[Aim of the exercise]
What you give back should be exactly the opening lines of the data, ending with the line that contains "The height and" and including it.
:: Given information ::
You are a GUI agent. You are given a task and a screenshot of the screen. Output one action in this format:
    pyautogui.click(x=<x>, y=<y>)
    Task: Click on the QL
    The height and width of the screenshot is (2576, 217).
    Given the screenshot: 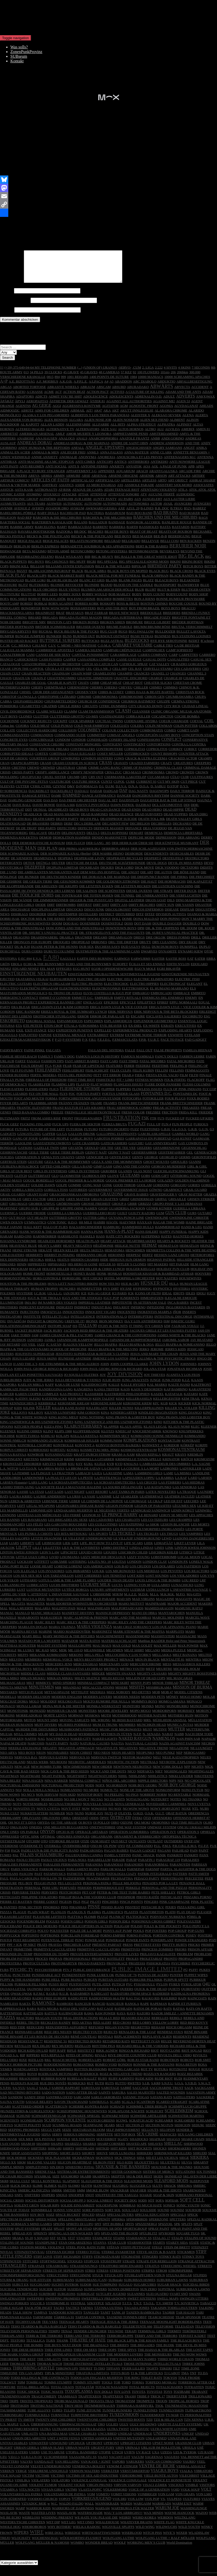 What is the action you would take?
    pyautogui.click(x=214, y=1990)
    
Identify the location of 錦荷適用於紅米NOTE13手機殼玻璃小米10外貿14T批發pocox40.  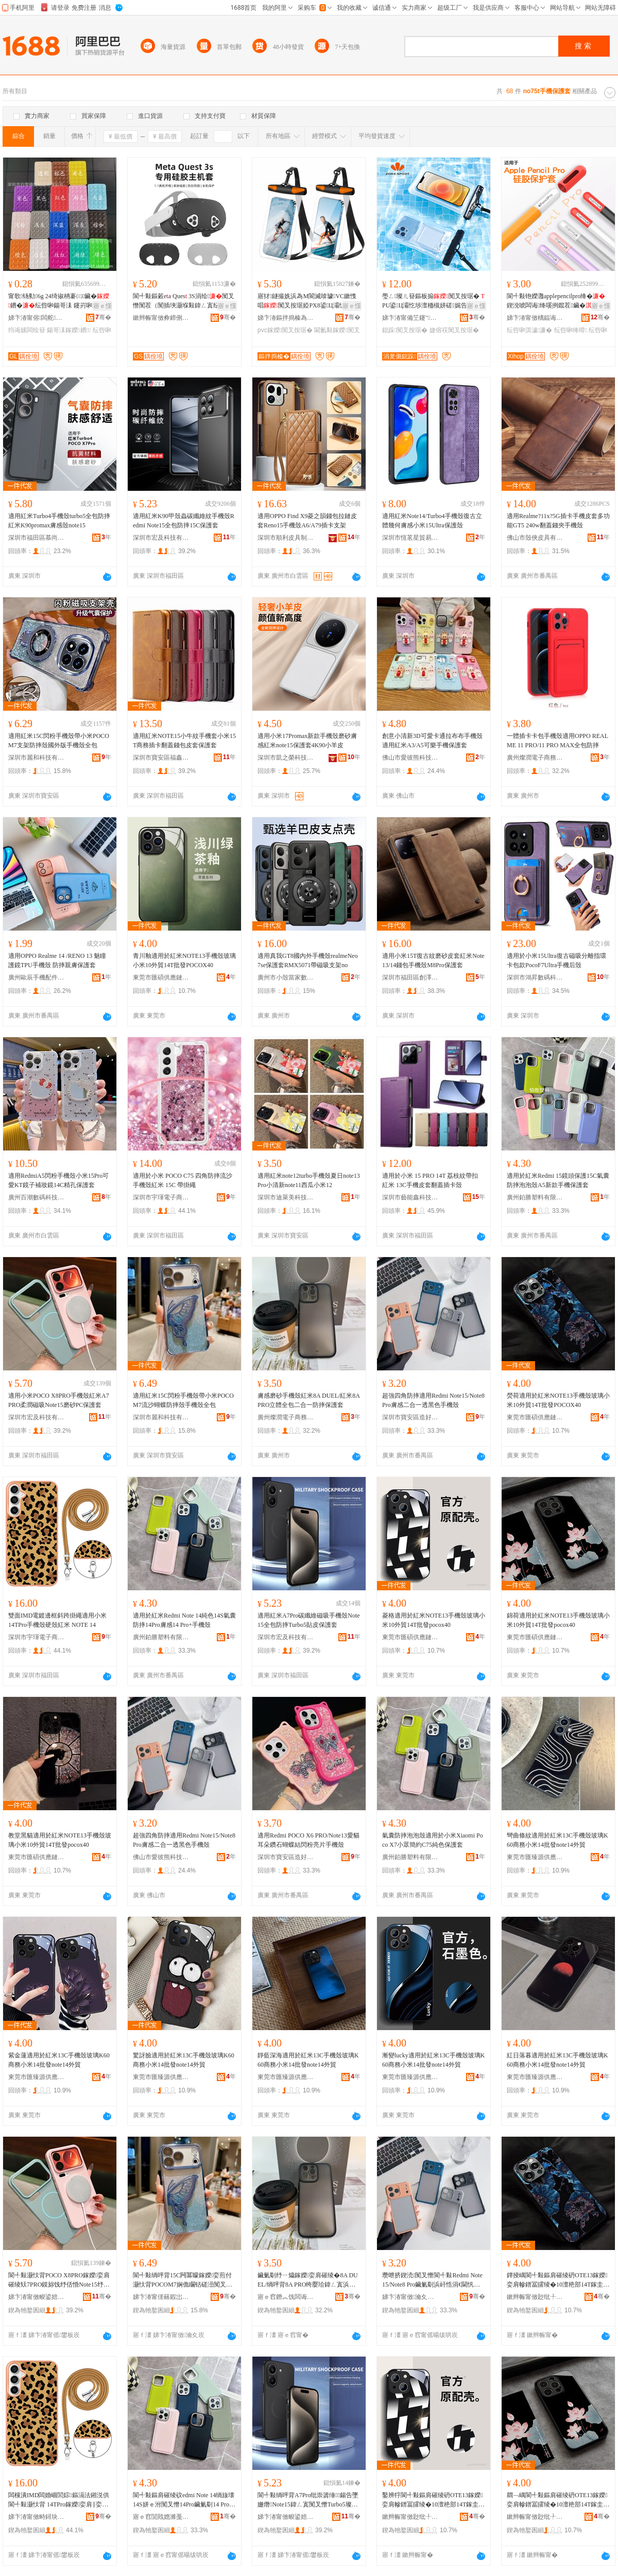
(558, 1620).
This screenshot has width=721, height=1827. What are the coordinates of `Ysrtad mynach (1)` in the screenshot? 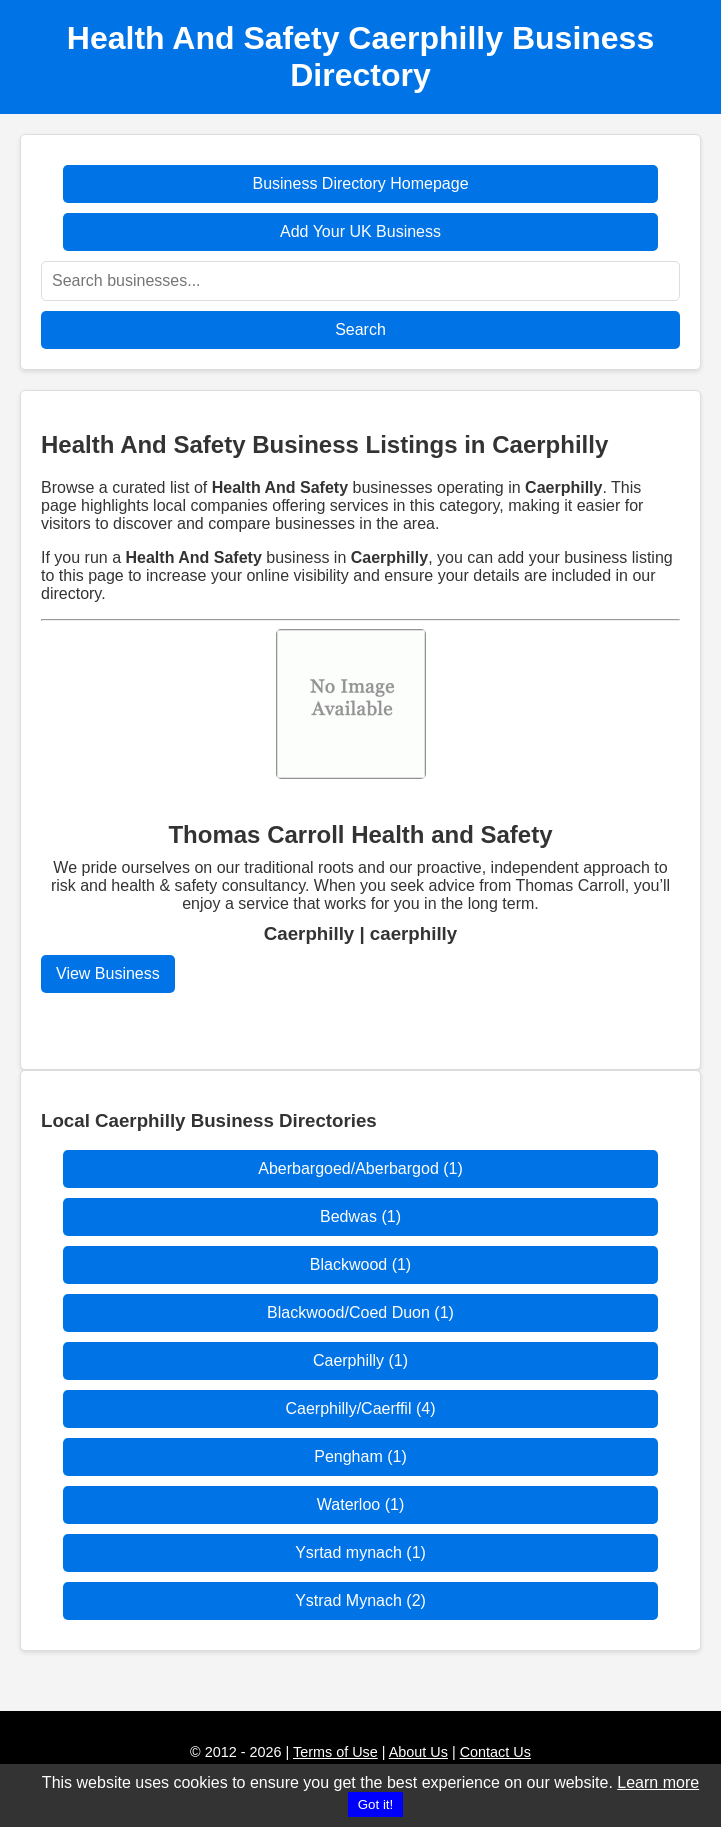 It's located at (360, 1552).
:::
[Answer box]
You are a GUI agent. You are given a task and a screenshot of the screen. Output one action in this format:
    pyautogui.click(x=<x>, y=<y>)
    Task: Click on the QL
    The height and width of the screenshot is (2576, 217).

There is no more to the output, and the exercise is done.